Em um e outro movimento de avanço à representação, o destino é o mesmo: Brasília, esta cidade construída sob um projeto moderno que, dentre outras coisas, pautou-se em uma ideia de inclusão e acesso, mas que, na prática revela inumeráveis barreiras para tudo àquilo que representa desconformidade com o modelo estabelecido, este, devidamente branco, cristão, europeizado, capitalista e citadino. E bem... nada personifica melhor a desconformidade do modelo estabelecido que os indígenas, com sua cultura e formas de organização próprias.

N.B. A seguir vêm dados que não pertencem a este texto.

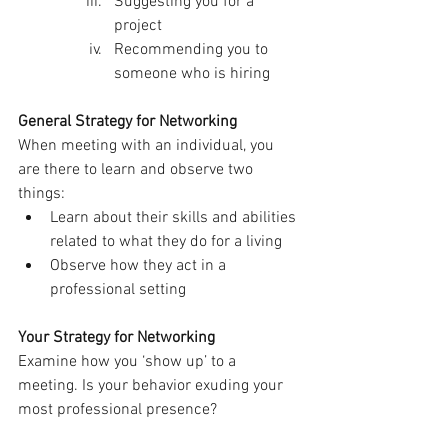
Suggesting you for a 
project
Recommending you to 
someone who is hiring
General Strategy for Networking
When meeting with an individual, you 
are there to learn and observe two 
things:
Learn about their skills and abilities 
related to what they do for a living
Observe how they act in a 
professional setting
Your Strategy for Networking
Examine how you ‘show up’ to a 
meeting. Is your behavior exuding your 
most professional presence?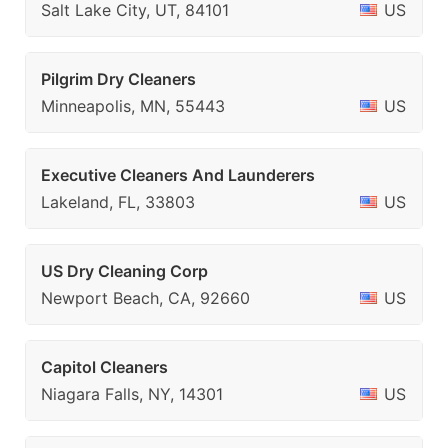
Salt Lake City, UT, 84101
US
Pilgrim Dry Cleaners
Minneapolis, MN, 55443
US
Executive Cleaners And Launderers
Lakeland, FL, 33803
US
US Dry Cleaning Corp
Newport Beach, CA, 92660
US
Capitol Cleaners
Niagara Falls, NY, 14301
US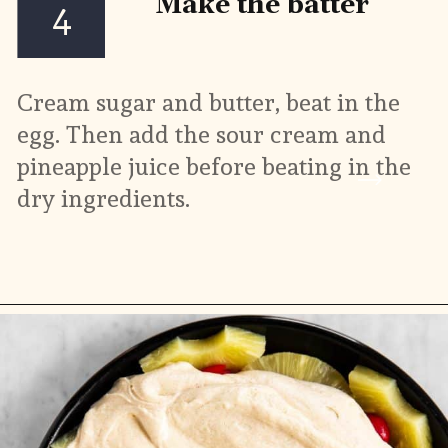
Make the batter
4
Cream sugar and butter, beat in the 
egg. Then add the sour cream and 
pineapple juice before beating in the 
dry ingredients.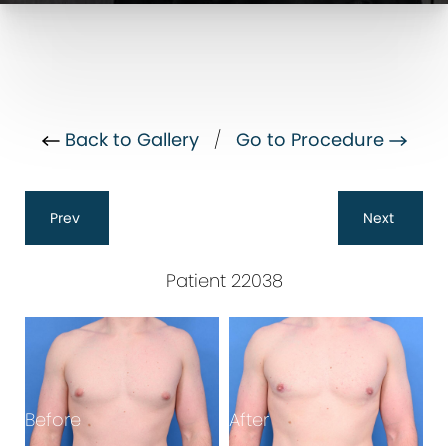
Back to Gallery
/
Go to Procedure
Prev
Next
Patient 22038
Before
After
B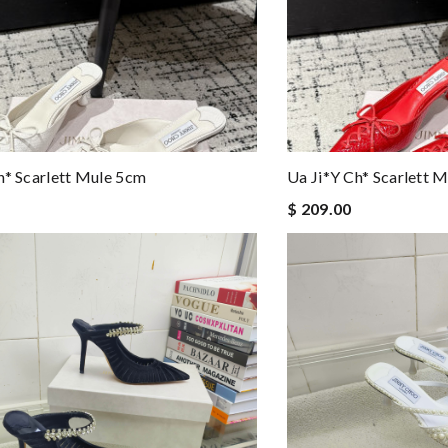
h* Scarlett Mule 5cm
Ua Ji*y Ch* Scarlett 
$ 209.00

Brasília sempre foi para mim um lugar hostil. Por diversas razões. Uma delas é muito mais que uma razão: é Galdino Jesus dos Santos, o guerreiro Pataxó cujo assassinato brutal
completou 20 anos na semana passada. Vinte anos se passaram desde que um grupo de moleques ricos resolveu fazer uma ‘brincadeira’ com um homem que dormia desprotegido em uma parada de ônibus, derramando álcool recém-comprado em uma loja de conveniência ateando fogo em suas roupas. E que não se engane quem pensa que este ato ‘brincalhão’ foi um caso isolado, uma situação extraordinária, ou algo que não se repetiu antes ou depois, com outras Pessoas e em outras cenas, vide os argumentos de defesa utilizados à época*. Pessoas! E é importante que isso se repita. Galdino era/é uma Pessoa, assim como o são todos as pessoas que vivem em situação de rua, e que estão, na Capital Federal e em tantas outras cidades, país afora, à mercê de ‘garotos brincalhões’.

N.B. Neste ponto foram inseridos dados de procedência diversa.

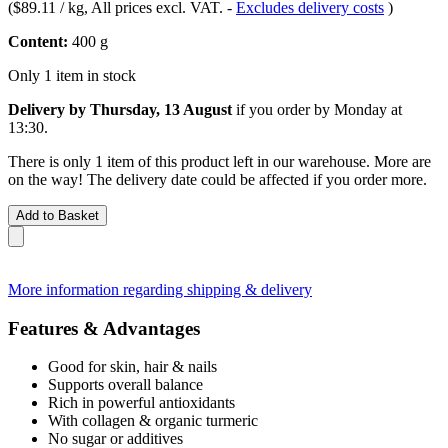
(
$89.11 / kg
, All prices excl. VAT.
-
Excludes delivery costs
)
Content:
400 g
Only 1 item in stock
Delivery by Thursday, 13 August
if you order by
Monday at
13:30
.
There is only 1 item of this product left in our warehouse. More are
on the way! The delivery date could be affected if you order more.
Add to Basket
More information regarding shipping & delivery
Features & Advantages
Good for skin, hair & nails
Supports overall balance
Rich in powerful antioxidants
With collagen & organic turmeric
No sugar or additives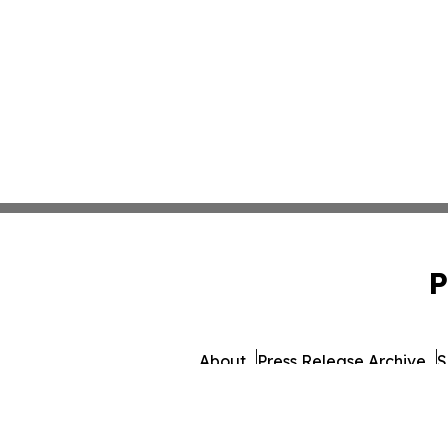
P
About
Press Release Archive
S
© 1995-2026 Newsmatics 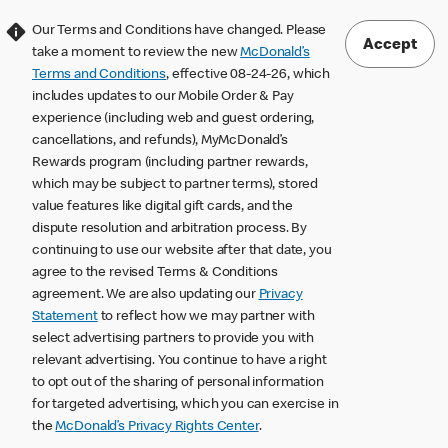
Our Terms and Conditions have changed. Please
Accept
take a moment to review the new
McDonald’s
Terms and Conditions
, effective 08-24-26, which
includes updates to our Mobile Order & Pay
experience (including web and guest ordering,
cancellations, and refunds), MyMcDonald’s
Rewards program (including partner rewards,
which may be subject to partner terms), stored
value features like digital gift cards, and the
dispute resolution and arbitration process. By
continuing to use our website after that date, you
agree to the revised Terms & Conditions
agreement. We are also updating our
Privacy
Statement
to reflect how we may partner with
select advertising partners to provide you with
relevant advertising. You continue to have a right
to opt out of the sharing of personal information
for targeted advertising, which you can exercise in
the
McDonald’s Privacy Rights Center
.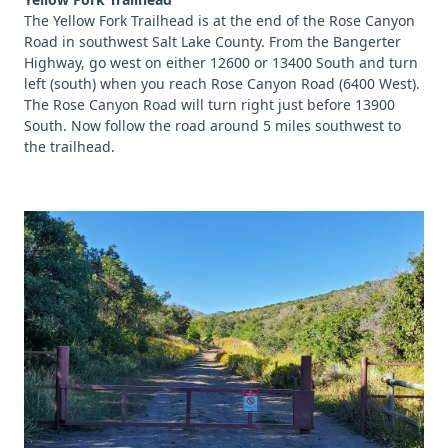
The Yellow Fork Trailhead is at the end of the Rose Canyon
Road in southwest Salt Lake County. From the Bangerter
Highway, go west on either 12600 or 13400 South and turn
left (south) when you reach Rose Canyon Road (6400 West).
The Rose Canyon Road will turn right just before 13900
South. Now follow the road around 5 miles southwest to
the trailhead.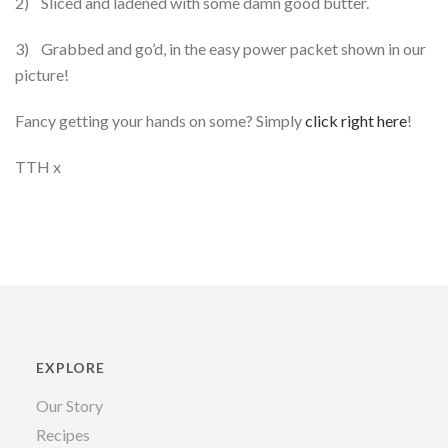
2) Sliced and ladened with some damn good butter.
3) Grabbed and go’d, in the easy power packet shown in our
picture!
Fancy getting your hands on some? Simply
click right here
!
TTH x
EXPLORE
Our Story
Recipes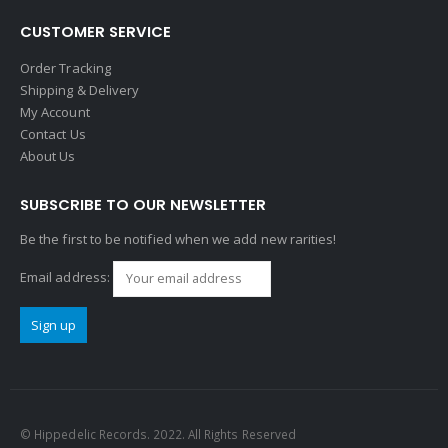
CUSTOMER SERVICE
Order Tracking
Shipping & Delivery
My Account
Contact Us
About Us
SUBSCRIBE TO OUR NEWSLETTER
Be the first to be notified when we add new rarities!
Email address:
© Hippedelic Records. 2022. All Rights Reserved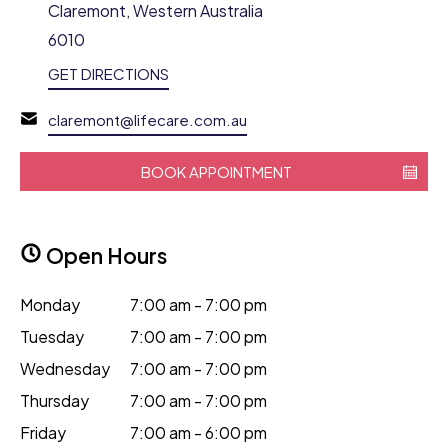
Claremont, Western Australia
6010
GET DIRECTIONS
claremont@lifecare.com.au
BOOK APPOINTMENT
Open Hours
Monday
7:00 am - 7:00 pm
Tuesday
7:00 am - 7:00 pm
Wednesday
7:00 am - 7:00 pm
Thursday
7:00 am - 7:00 pm
Friday
7:00 am - 6:00 pm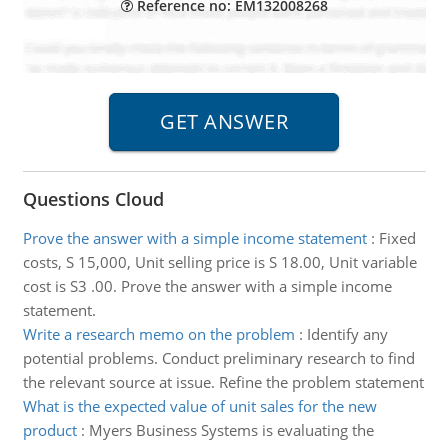
Reference no: EM132008268
Questions Cloud
Prove the answer with a simple income statement
:
Fixed
costs, S 15,000, Unit selling price is S 18.00, Unit variable
cost is S3 .00. Prove the answer with a simple income
statement.
Write a research memo on the problem
:
Identify any
potential problems. Conduct preliminary research to find
the relevant source at issue. Refine the problem statement
What is the expected value of unit sales for the new
product
:
Myers Business Systems is evaluating the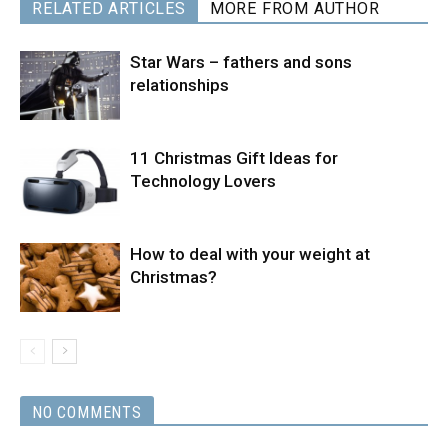
RELATED ARTICLES
MORE FROM AUTHOR
Star Wars – fathers and sons
relationships
11 Christmas Gift Ideas for
Technology Lovers
How to deal with your weight at
Christmas?
NO COMMENTS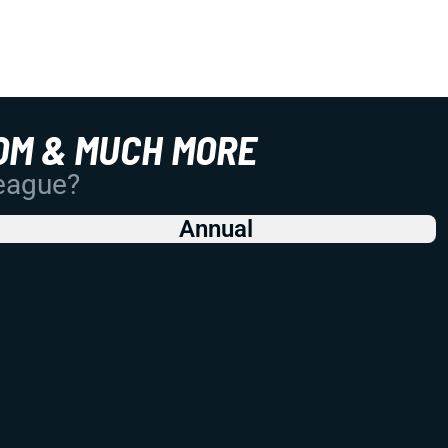
OM & MUCH MORE
League?
Annual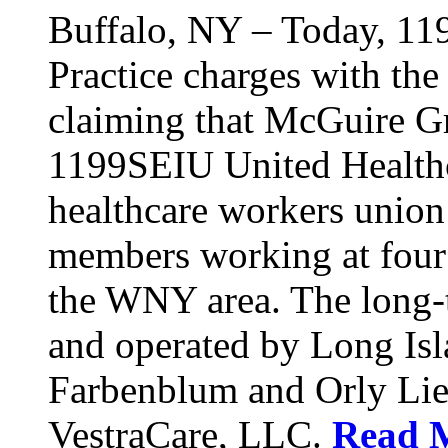
Buffalo, NY – Today, 11
Practice charges with th
claiming that McGuire Gr
1199SEIU United Healthca
healthcare workers union
members working at four d
the WNY area. The long-t
and operated by Long Isl
Farbenblum and Orly Li
VestraCare, LLC.
Read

Apenas garotos! Como o menor de idade da época, que tentou por duas vezes ser admitido em um concurso público, contestando o fato de seu antecedente criminal sob a alegação de que ‘já havia cumprido sua pena, e não era justo que fosse punido para sempre pelo que fez, afinal de contas o Brasil não admite punições perpétuas’.
Justo? De fato, o Brasil não admite punições perpétuas, exceto no caso de Galdino, o único cuja pena não pode ser revertida jamais.
O crime de Galdino? Chegar atrasado à pensão que abrigava a delegação indígena que havia ido a Brasília para participar das manifestações do Dia do Índio de 19 de abril de 2007. E sim, isso precisa ser lembrado também! É necessário lembrar esse ‘detalhe’, ainda que ele provoque náuseas e revolta. Não existe nada que justifique a ‘brincadeira’ dos meninos ricos que assassinaram Galdino, tampouco, há qualquer margem de justificativa em submetê-lo a uma situação de vulnerabilidade em um ambiente ameaçador, apenas por um apreço às ‘regras do estabelecimento’. Lamento, mas na minha cabeça – provavelmente doente, eu sei – o sangue e a dor daquela noite também mancham as mãos de quem fechou as portas da pensão, porque foi este o que selou o destino terrível.
Fonte Site Caderno Descolorindo |
É claro... pode-se dizer que isso é o imprevisível. Isso é aquela coisa, a armadilha presente na letra legal, que descaracteriza a participação no crime, por falta de ‘nexo de causalidade’ entre uma e outra coisa. Pois é... E, no entanto... Galdino não pode dormir em segurança e, por isso, foi assassinado. Quem poderia esperar que tal horror acontecesse?
Quem? Para ser sincera, eu creio que qualquer um poderia esperar, exceto, infelizmente, Galdino, caso contrário não teria pregado os olhos, ou teria escolhido outro lugar para repousar, e talvez ainda estivesse entre os vivos... Mas não está.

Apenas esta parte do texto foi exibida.